Illyrian culture is believed to have evolved …

Years: 2061BCE - 1918BCE

Illyrian culture is believed to have evolved from the Stone Age and to have manifested itself in the territory of Albania in the middle of the Bronze Age.

The Illyrians are not a uniform body of people but a conglomeration of many tribes that inhabit the western part of the Balkans, from what is now Slovenia in the northwest to (and including) the region of Epirus, which extends about halfway down the mainland of modern Greece.

The name of Illyrians as applied by the ancient Greeks to their northern neighbors may have referred to a broad, ill-defined group of peoples, and it is today unclear to what extent they were linguistically and culturally homogeneous.

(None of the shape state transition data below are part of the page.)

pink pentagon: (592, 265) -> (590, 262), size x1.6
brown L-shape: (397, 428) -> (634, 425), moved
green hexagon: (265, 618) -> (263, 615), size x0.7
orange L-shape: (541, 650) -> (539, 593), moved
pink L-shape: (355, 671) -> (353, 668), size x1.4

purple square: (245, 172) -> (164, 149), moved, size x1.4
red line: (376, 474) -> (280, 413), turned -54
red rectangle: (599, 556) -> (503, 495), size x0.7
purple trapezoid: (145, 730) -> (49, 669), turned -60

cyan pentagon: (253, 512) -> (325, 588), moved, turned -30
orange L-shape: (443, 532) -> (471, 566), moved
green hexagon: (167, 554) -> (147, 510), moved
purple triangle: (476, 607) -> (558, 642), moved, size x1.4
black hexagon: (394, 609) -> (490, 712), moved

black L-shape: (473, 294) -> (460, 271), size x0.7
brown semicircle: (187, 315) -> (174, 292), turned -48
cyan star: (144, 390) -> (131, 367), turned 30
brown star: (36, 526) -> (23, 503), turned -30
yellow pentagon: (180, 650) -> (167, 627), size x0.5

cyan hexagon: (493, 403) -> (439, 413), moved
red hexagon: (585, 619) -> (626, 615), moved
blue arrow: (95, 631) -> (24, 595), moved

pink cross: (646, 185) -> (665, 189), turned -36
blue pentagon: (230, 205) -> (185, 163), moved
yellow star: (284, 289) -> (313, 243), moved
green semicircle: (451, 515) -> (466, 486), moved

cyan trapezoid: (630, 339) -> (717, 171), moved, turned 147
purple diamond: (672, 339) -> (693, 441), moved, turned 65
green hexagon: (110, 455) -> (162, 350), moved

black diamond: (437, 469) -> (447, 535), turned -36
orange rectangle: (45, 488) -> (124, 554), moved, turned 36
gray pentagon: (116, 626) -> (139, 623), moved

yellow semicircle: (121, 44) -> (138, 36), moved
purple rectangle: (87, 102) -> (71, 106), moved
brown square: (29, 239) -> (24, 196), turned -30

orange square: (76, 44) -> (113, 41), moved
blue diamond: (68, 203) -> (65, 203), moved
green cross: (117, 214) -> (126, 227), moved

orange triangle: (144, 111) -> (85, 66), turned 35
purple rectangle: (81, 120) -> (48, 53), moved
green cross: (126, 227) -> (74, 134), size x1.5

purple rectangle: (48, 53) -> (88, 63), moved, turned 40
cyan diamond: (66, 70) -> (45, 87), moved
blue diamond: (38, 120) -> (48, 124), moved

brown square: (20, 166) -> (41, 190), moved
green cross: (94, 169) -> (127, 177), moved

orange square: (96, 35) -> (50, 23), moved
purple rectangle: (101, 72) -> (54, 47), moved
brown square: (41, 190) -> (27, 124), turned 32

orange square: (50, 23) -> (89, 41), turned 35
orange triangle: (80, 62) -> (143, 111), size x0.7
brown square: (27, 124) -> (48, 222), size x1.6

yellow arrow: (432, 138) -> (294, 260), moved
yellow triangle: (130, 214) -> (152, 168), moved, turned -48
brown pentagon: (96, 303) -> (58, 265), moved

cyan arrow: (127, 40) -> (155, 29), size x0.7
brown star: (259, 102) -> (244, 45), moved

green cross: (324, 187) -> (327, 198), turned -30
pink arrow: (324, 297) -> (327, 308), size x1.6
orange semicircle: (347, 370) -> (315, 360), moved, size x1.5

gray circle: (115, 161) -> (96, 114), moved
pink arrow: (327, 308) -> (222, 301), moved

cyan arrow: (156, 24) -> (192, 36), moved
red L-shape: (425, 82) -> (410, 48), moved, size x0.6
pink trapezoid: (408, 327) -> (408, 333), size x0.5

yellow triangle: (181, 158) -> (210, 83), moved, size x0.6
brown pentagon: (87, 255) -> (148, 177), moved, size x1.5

The Illyrian tribes never collectively regard themselves as 'Illyrians'; the term Illyrioi may originally have designated only a single people who came to be widely known to the Greeks due to proximity.

This had occurred during the Bronze Age, when Greek tribes were neighboring the Illyrii proprie dicti, the southernmost Illyrian tribe of that time, in the Zeta plain, Montenegro.

Indeed, such a people known as the Illyrioi will occupy a small and well-defined part of the south Adriatic coast, around Skadar Lake astride the modern frontier between Albania and Montenegro.

The name may then have expanded and come to be applied to ethnically different peoples such as the Liburni, Delmatae, Iapodes, or the Pannonii.

In any case, most modern scholars are certain that the Illyrians constituted a heterogeneous entity.